[Stored data entries]
┌──

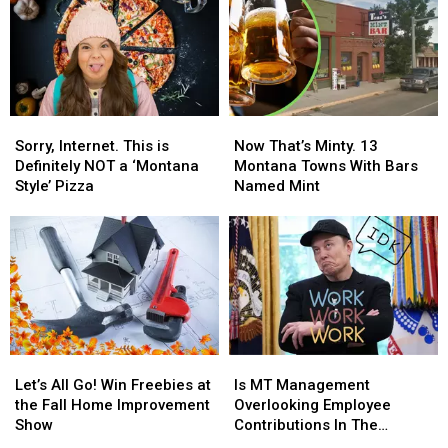
Sorry,
Sorry,
Now
Now
Internet.
Internet.
That’s
That’s
Sorry, Internet. This is
Now That’s Minty. 13
This
This
Minty.
Minty.
Definitely NOT a ‘Montana
Montana Towns With Bars
is
is
13
13
Style’ Pizza
Named Mint
Definitely
Definitely
Montana
Montana
NOT
NOT
Towns
Towns
a
a
With
With
‘Montana
‘Montana
Bars
Bars
Style’
Style’
Named
Named
Pizza
Pizza
Mint
Mint
Let’s
Let’s
Is
Is
All
All
MT
MT
Let’s All Go! Win Freebies at
Is MT Management
Go!
Go!
Management
Management
the Fall Home Improvement
Overlooking Employee
Win
Win
Overlooking
Overlooking
Show
Contributions In The
Freebies
Freebies
Employee
Employee
Workplace?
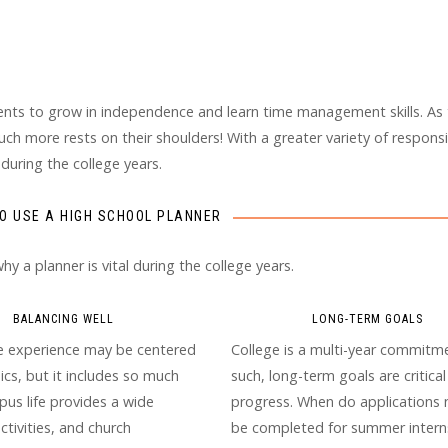
dents to grow in independence and learn time management skills. As
ch more rests on their shoulders! With a greater variety of responsib
 during the college years.
O USE A HIGH SCHOOL PLANNER
 a planner is vital during the college years.
BALANCING WELL
LONG-TERM GOALS
e experience may be centered
College is a multi-year commitme
cs, but it includes so much
such, long-term goals are critical
us life provides a wide
progress. When do applications 
activities, and church
be completed for summer interns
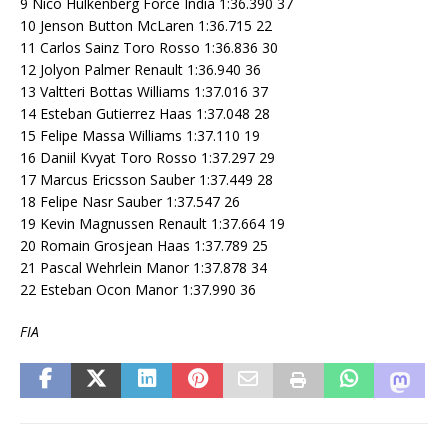
9 Nico Hulkenberg Force India 1:36.390 37
10 Jenson Button McLaren 1:36.715 22
11 Carlos Sainz Toro Rosso 1:36.836 30
12 Jolyon Palmer Renault 1:36.940 36
13 Valtteri Bottas Williams 1:37.016 37
14 Esteban Gutierrez Haas 1:37.048 28
15 Felipe Massa Williams 1:37.110 19
16 Daniil Kvyat Toro Rosso 1:37.297 29
17 Marcus Ericsson Sauber 1:37.449 28
18 Felipe Nasr Sauber 1:37.547 26
19 Kevin Magnussen Renault 1:37.664 19
20 Romain Grosjean Haas 1:37.789 25
21 Pascal Wehrlein Manor 1:37.878 34
22 Esteban Ocon Manor 1:37.990 36
FIA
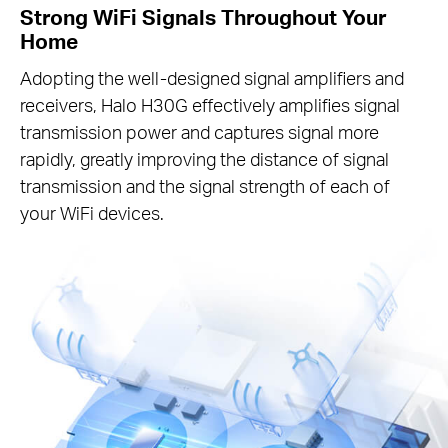
Strong WiFi Signals Throughout Your
Home
Adopting the well-designed signal amplifiers and
receivers, Halo H30G effectively amplifies signal
transmission power and captures signal more
rapidly, greatly improving the distance of signal
transmission and the signal strength of each of
your WiFi devices.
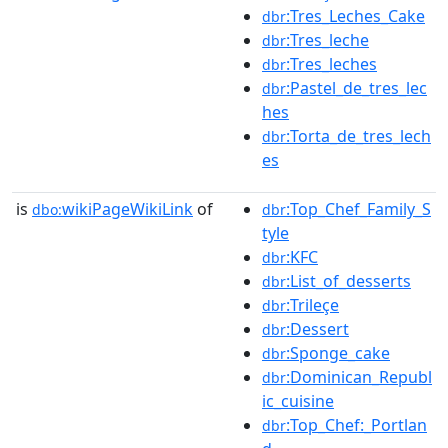
:Tres_Leches_Cake
dbr
:Tres_leche
dbr
:Tres_leches
dbr
:Pastel_de_tres_lec
dbr
hes
:Torta_de_tres_lech
dbr
es
is
wikiPageWikiLink
of
:Top_Chef_Family_S
dbo:
dbr
tyle
:KFC
dbr
:List_of_desserts
dbr
:Trileçe
dbr
:Dessert
dbr
:Sponge_cake
dbr
:Dominican_Republ
dbr
ic_cuisine
:Top_Chef:_Portlan
dbr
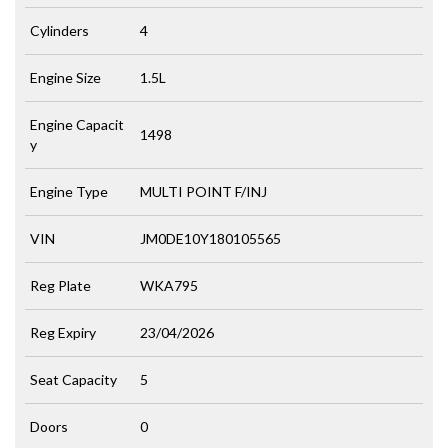
Cylinders
4
Engine Size
1.5L
Engine Capacit
1498
y
Engine Type
MULTI POINT F/INJ
VIN
JM0DE10Y180105565
Reg Plate
WKA795
Reg Expiry
23/04/2026
Seat Capacity
5
Doors
0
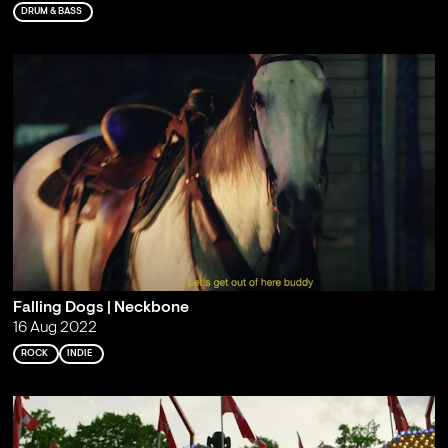
DRUM & BASS
Falling Dogs | Neckbone
16 Aug 2022
ROCK
INDIE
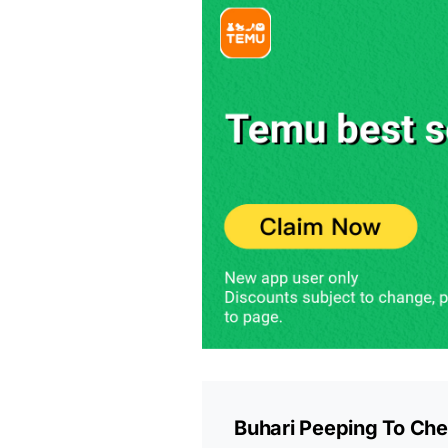
Buhari Peeping To Che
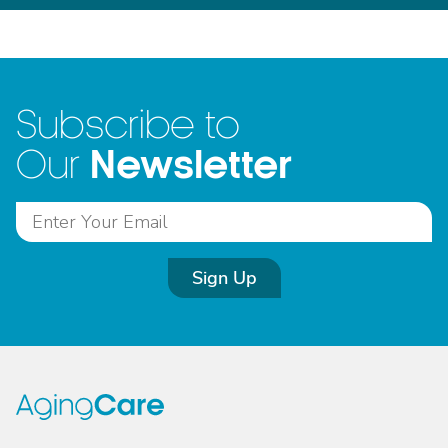
Subscribe to
Newsletter
Our
Sign Up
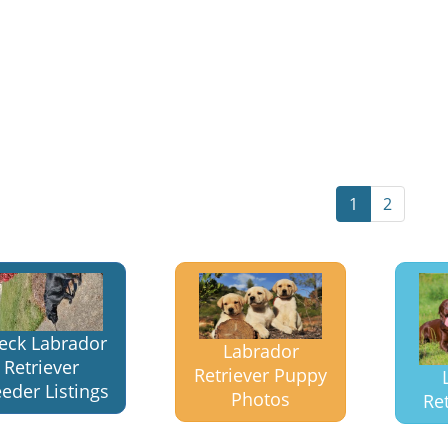
1
2
eck Labrador
Labrador
Retriever
Retriever Puppy
eder Listings
Photos
Ret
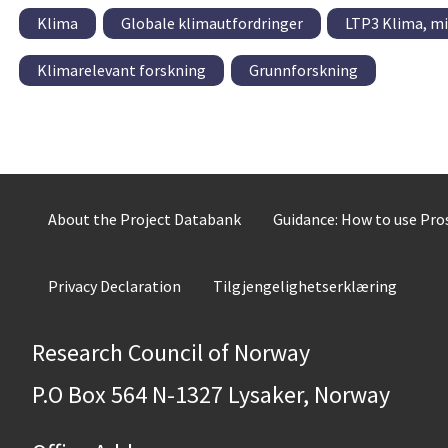
Klima
Globale klimautfordringer
LTP3 Klima, mi
Klimarelevant forskning
Grunnforskning
About the Project Databank
Guidance: How to use Pr
Privacy Declaration
Tilgjengelighetserklæring
Research Council of Norway
P.O Box 564 N-1327 Lysaker, Norway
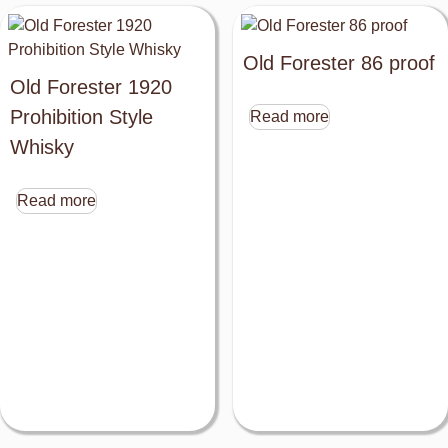
Old Forester 86 proof
Old Forester 1920
Prohibition Style
Read more
Whisky
Read more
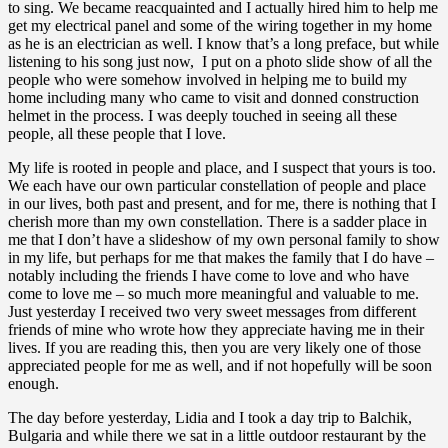
to sing. We became reacquainted and I actually hired him to help me
get my electrical panel and some of the wiring together in my home
as he is an electrician as well. I know that’s a long preface, but while
listening to his song just now, I put on a photo slide show of all the
people who were somehow involved in helping me to build my
home including many who came to visit and donned construction
helmet in the process. I was deeply touched in seeing all these
people, all these people that I love.
My life is rooted in people and place, and I suspect that yours is too.
We each have our own particular constellation of people and place
in our lives, both past and present, and for me, there is nothing that I
cherish more than my own constellation. There is a sadder place in
me that I don’t have a slideshow of my own personal family to show
in my life, but perhaps for me that makes the family that I do have –
notably including the friends I have come to love and who have
come to love me – so much more meaningful and valuable to me.
Just yesterday I received two very sweet messages from different
friends of mine who wrote how they appreciate having me in their
lives. If you are reading this, then you are very likely one of those
appreciated people for me as well, and if not hopefully will be soon
enough.
The day before yesterday, Lidia and I took a day trip to Balchik,
Bulgaria and while there we sat in a little outdoor restaurant by the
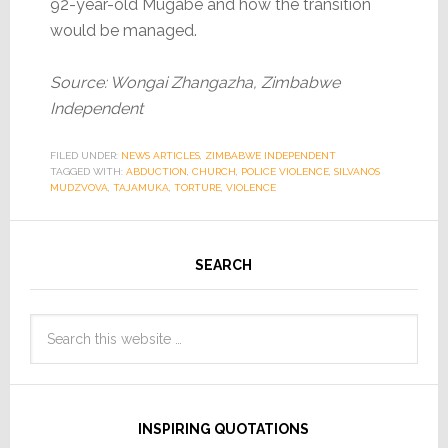
92-year-old Mugabe and how the transition
would be managed.
Source: Wongai Zhangazha, Zimbabwe
Independent
FILED UNDER:
NEWS ARTICLES
,
ZIMBABWE INDEPENDENT
TAGGED WITH:
ABDUCTION
,
CHURCH
,
POLICE VIOLENCE
,
SILVANOS
MUDZVOVA
,
TAJAMUKA
,
TORTURE
,
VIOLENCE
SEARCH
INSPIRING QUOTATIONS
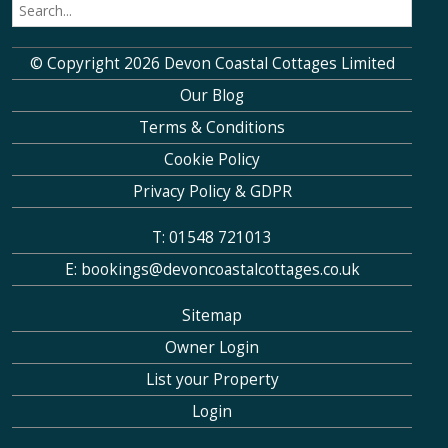
© Copyright 2026 Devon Coastal Cottages Limited
Our Blog
Terms & Conditions
Cookie Policy
Privacy Policy & GDPR
T: 01548 721013
E: bookings@devoncoastalcottages.co.uk
Sitemap
Owner Login
List your Property
Login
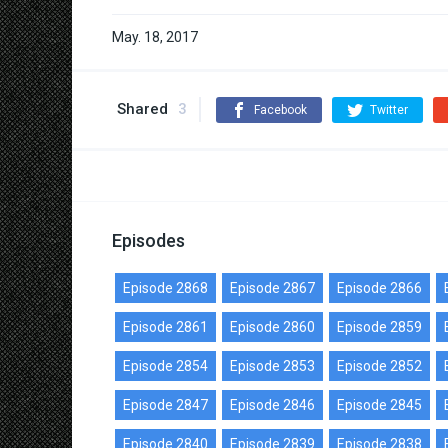
May. 18, 2017
Shared
3
Facebook
Twitter
Episodes
Episode 2868
Episode 2867
Episode 2866
Episode 2861
Episode 2860
Episode 2859
Episode 2854
Episode 2853
Episode 2852
Episode 2847
Episode 2846
Episode 2845
Episode 2840
Episode 2839
Episode 2838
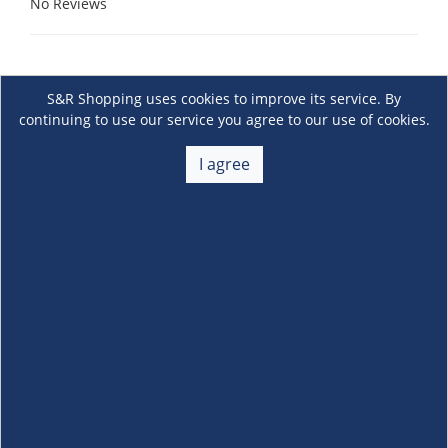
No Reviews
S&R Shopping uses cookies to improve its service. By
continuing to use our service you agree to our use of cookies.
I agree
About Us
+
Membership
+
Customer Service
+
Locations and Services
+
Follow us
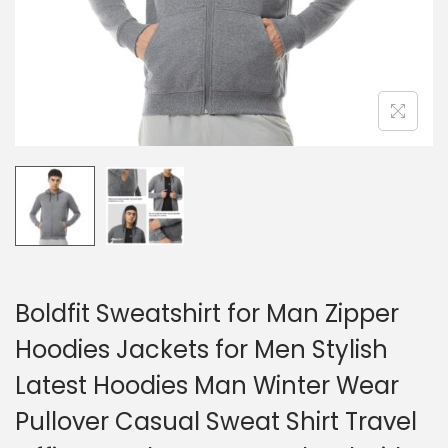
Boldfit Sweatshirt for Man Zipper
Hoodies Jackets for Men Stylish
Latest Hoodies Man Winter Wear
Pullover Casual Sweat Shirt Travel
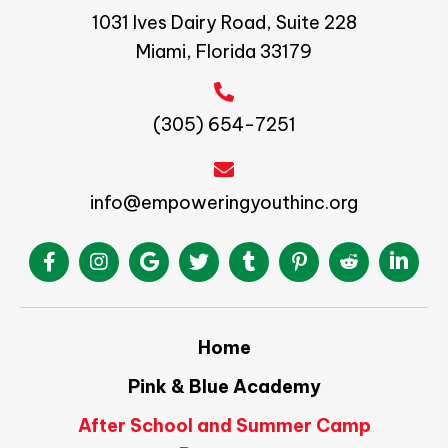
1031 Ives Dairy Road, Suite 228
Miami, Florida 33179
(305) 654-7251
info@empoweringyouthinc.org
Home
Pink & Blue Academy
After School and Summer Camp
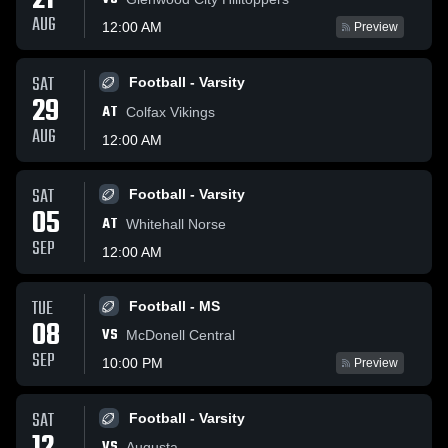
21
AUG
12:00 AM
Preview
SAT
Football - Varsity
29
AT
Colfax Vikings
AUG
12:00 AM
SAT
Football - Varsity
05
AT
Whitehall Norse
SEP
12:00 AM
TUE
Football - MS
08
VS
McDonell Central
SEP
10:00 PM
Preview
SAT
Football - Varsity
VS
Augusta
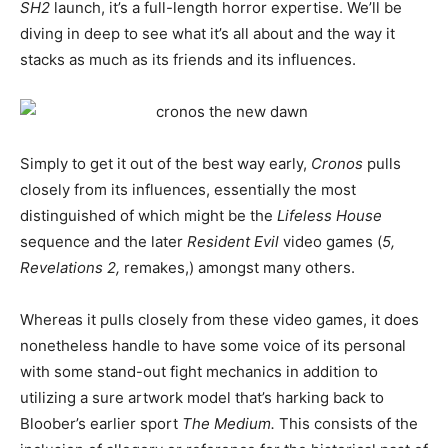
SH2
launch, it’s a full-length horror expertise. We’ll be
diving in deep to see what it’s all about and the way it
stacks as much as its friends and its influences.
Simply to get it out of the best way early,
Cronos
pulls
closely from its influences, essentially the most
distinguished of which might be the
Lifeless House
sequence and the later
Resident Evil
video games (
5,
Revelations 2,
remakes,) amongst many others.
Whereas it pulls closely from these video games, it does
nonetheless handle to have some voice of its personal
with some stand-out fight mechanics in addition to
utilizing a sure artwork model that’s harking back to
Bloober’s earlier sport
The Medium.
This consists of the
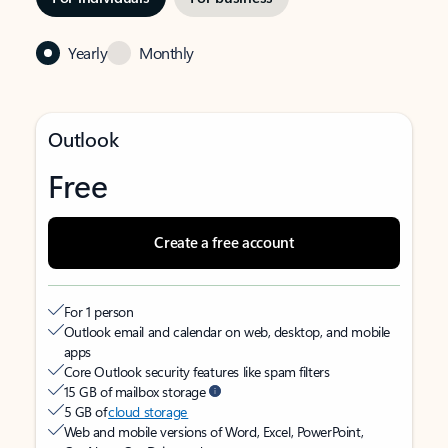
Yearly
Monthly
Outlook
Free
Create a free account
For 1 person
Outlook email and calendar on web, desktop, and mobile
apps
Core Outlook security features like spam filters
15 GB of mailbox storage
5 GB of
cloud storage
Web and mobile versions of Word, Excel, PowerPoint,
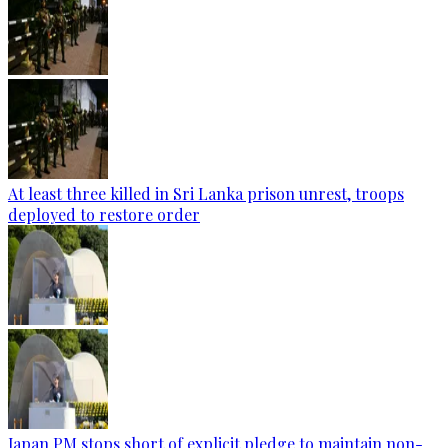
At least three killed in Sri Lanka prison unrest, troops
deployed to restore order
Japan PM stops short of explicit pledge to maintain non-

└──

**EXERCISE DIRECTIONS**
Please print all the entries exactly as written, but drop the pictures.

**TASK RESULT**
Sorry,
Sorry,
Now
Now
Internet.
Internet.
That’s
That’s
Sorry, Internet. This is
Now That’s Minty. 13
This
This
Minty.
Minty.
Definitely NOT a ‘Montana
Montana Towns With Bars
is
is
13
13
Style’ Pizza
Named Mint
Definitely
Definitely
Montana
Montana
NOT
NOT
Towns
Towns
a
a
With
With
‘Montana
‘Montana
Bars
Bars
Style’
Style’
Named
Named
Pizza
Pizza
Mint
Mint
Let’s
Let’s
Is
Is
All
All
MT
MT
Let’s All Go! Win Freebies at
Is MT Management
Go!
Go!
Management
Management
the Fall Home Improvement
Overlooking Employee
Win
Win
Overlooking
Overlooking
Show
Contributions In The
Freebies
Freebies
Employee
Employee
Workplace?
dents to grow in independence and learn time management skills. As
ch more rests on their shoulders! With a greater variety of responsib
 during the college years.
O USE A HIGH SCHOOL PLANNER
 a planner is vital during the college years.
BALANCING WELL
LONG-TERM GOALS
e experience may be centered
College is a multi-year commitme
cs, but it includes so much
such, long-term goals are critical
us life provides a wide
progress. When do applications 
activities, and church
be completed for summer interns
9 Nico Hulkenberg Force India 1:36.390 37
10 Jenson Button McLaren 1:36.715 22
11 Carlos Sainz Toro Rosso 1:36.836 30
12 Jolyon Palmer Renault 1:36.940 36
13 Valtteri Bottas Williams 1:37.016 37
14 Esteban Gutierrez Haas 1:37.048 28
15 Felipe Massa Williams 1:37.110 19
16 Daniil Kvyat Toro Rosso 1:37.297 29
17 Marcus Ericsson Sauber 1:37.449 28
18 Felipe Nasr Sauber 1:37.547 26
19 Kevin Magnussen Renault 1:37.664 19
20 Romain Grosjean Haas 1:37.789 25
21 Pascal Wehrlein Manor 1:37.878 34
22 Esteban Ocon Manor 1:37.990 36
FIA
Strong WiFi Signals Throughout Your
Home
Adopting the well-designed signal amplifiers and
receivers, Halo H30G effectively amplifies signal
transmission power and captures signal more
rapidly, greatly improving the distance of signal
transmission and the signal strength of each of
your WiFi devices.
:Tres_Leches_Cake
dbr
:Tres_leche
dbr
:Tres_leches
dbr
:Pastel_de_tres_lec
dbr
hes
:Torta_de_tres_lech
dbr
es
is
wikiPageWikiLink
of
:Top_Chef_Family_S
dbo:
dbr
tyle
:KFC
dbr
:List_of_desserts
dbr
:Trileçe
dbr
:Dessert
dbr
:Sponge_cake
dbr
:Dominican_Republ
dbr
ic_cuisine
:Top_Chef:_Portlan
dbr
Cylinders
4
Engine Size
1.5L
Engine Capacit
1498
y
Engine Type
MULTI POINT F/INJ
VIN
JM0DE10Y180105565
Reg Plate
WKA795
Reg Expiry
23/04/2026
Seat Capacity
5
Doors
0
DRUM & BASS
Falling Dogs | Neckbone
16 Aug 2022
ROCK
INDIE
Buhari Peeping To Che
Subscribe to
Newsletter
Our
Sign Up
1
2
eck Labrador
Labrador
Retriever
Retriever Puppy
eder Listings
Photos
Ret
Klima
Globale klimautfordringer
LTP3 Klima, mi
Klimarelevant forskning
Grunnforskning
About the Project Databank
Guidance: How to use Pr
Privacy Declaration
Tilgjengelighetserklæring
Research Council of Norway
P.O Box 564 N-1327 Lysaker, Norway
Old Forester 86 proof
Old Forester 1920
Prohibition Style
Read more
Whisky
Read more
to sing. We became reacquainted and I actually hired him to help me
get my electrical panel and some of the wiring together in my home
as he is an electrician as well. I know that’s a long preface, but while
listening to his song just now, I put on a photo slide show of all the
people who were somehow involved in helping me to build my
home including many who came to visit and donned construction
helmet in the process. I was deeply touched in seeing all these
people, all these people that I love.
My life is rooted in people and place, and I suspect that yours is too.
We each have our own particular constellation of people and place
in our lives, both past and present, and for me, there is nothing that I
cherish more than my own constellation. There is a sadder place in
me that I don’t have a slideshow of my own personal family to show
in my life, but perhaps for me that makes the family that I do have –
notably including the friends I have come to love and who have
come to love me – so much more meaningful and valuable to me.
Just yesterday I received two very sweet messages from different
friends of mine who wrote how they appreciate having me in their
lives. If you are reading this, then you are very likely one of those
appreciated people for me as well, and if not hopefully will be soon
enough.
The day before yesterday, Lidia and I took a day trip to Balchik,
Bulgaria and while there we sat in a little outdoor restaurant by the
92-year-old Mugabe and how the transition
would be managed.
Source: Wongai Zhangazha, Zimbabwe
Independent
FILED UNDER:
NEWS ARTICLES
,
ZIMBABWE INDEPENDENT
TAGGED WITH:
ABDUCTION
,
CHURCH
,
POLICE VIOLENCE
,
SILVANOS
MUDZVOVA
,
TAJAMUKA
,
TORTURE
,
VIOLENCE
SEARCH
INSPIRING QUOTATIONS
© Copyright 2026 Devon Coastal Cottages Limited
Our Blog
Terms & Conditions
Cookie Policy
Privacy Policy & GDPR
T: 01548 721013
E: bookings@devoncoastalcottages.co.uk
Sitemap
Owner Login
List your Property
Login
May. 18, 2017
Shared
3
Facebook
Twitter
Episodes
Episode 2868
Episode 2867
Episode 2866
Episode 2861
Episode 2860
Episode 2859
Episode 2854
Episode 2853
Episode 2852
Episode 2847
Episode 2846
Episode 2845
Episode 2840
Episode 2839
Episode 2838
No Reviews
S&R Shopping uses cookies to improve its service. By
continuing to use our service you agree to our use of cookies.
I agree
About Us
+
Membership
+
Customer Service
+
Locations and Services
+
Follow us
Boldfit Sweatshirt for Man Zipper
Hoodies Jackets for Men Stylish
Latest Hoodies Man Winter Wear
Pullover Casual Sweat Shirt Travel
1031 Ives Dairy Road, Suite 228
Miami, Florida 33179
(305) 654-7251
info@empoweringyouthinc.org
Home
Pink & Blue Academy
After School and Summer Camp
21
AUG
12:00 AM
Preview
SAT
Football - Varsity
29
AT
Colfax Vikings
AUG
12:00 AM
SAT
Football - Varsity
05
AT
Whitehall Norse
SEP
12:00 AM
TUE
Football - MS
08
VS
McDonell Central
SEP
10:00 PM
Preview
SAT
Football - Varsity
VS
Augusta
SH2
launch, it’s a full-length horror expertise. We’ll be
diving in deep to see what it’s all about and the way it
stacks as much as its friends and its influences.
Simply to get it out of the best way early,
Cronos
pulls
closely from its influences, essentially the most
distinguished of which might be the
Lifeless House
sequence and the later
Resident Evil
video games (
5,
Revelations 2,
remakes,) amongst many others.
Whereas it pulls closely from these video games, it does
nonetheless handle to have some voice of its personal
with some stand-out fight mechanics in addition to
utilizing a sure artwork model that’s harking back to
Bloober’s earlier sport
The Medium.
This consists of the
Yearly
Monthly
Outlook
Free
Create a free account
For 1 person
Outlook email and calendar on web, desktop, and mobile
apps
Core Outlook security features like spam filters
15 GB of mailbox storage
5 GB of
cloud storage
Web and mobile versions of Word, Excel, PowerPoint,
At least three killed in Sri Lanka prison unrest, troops
deployed to restore order
Japan PM stops short of explicit pledge to maintain non-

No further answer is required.